— What to work on —
Your task is to repeat each record verbatim, exactly as it was written.

Content starts

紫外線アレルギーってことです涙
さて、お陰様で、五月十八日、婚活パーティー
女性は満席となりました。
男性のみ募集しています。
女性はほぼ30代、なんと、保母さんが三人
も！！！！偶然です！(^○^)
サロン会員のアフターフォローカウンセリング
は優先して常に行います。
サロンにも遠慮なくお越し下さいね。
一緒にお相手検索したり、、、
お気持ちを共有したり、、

Content ends

— Output for this exercise —
紫外線アレルギーってことです涙
さて、お陰様で、五月十八日、婚活パーティー
女性は満席となりました。
男性のみ募集しています。
女性はほぼ30代、なんと、保母さんが三人
も！！！！偶然です！(^○^)
サロン会員のアフターフォローカウンセリング
は優先して常に行います。
サロンにも遠慮なくお越し下さいね。
一緒にお相手検索したり、、、
お気持ちを共有したり、、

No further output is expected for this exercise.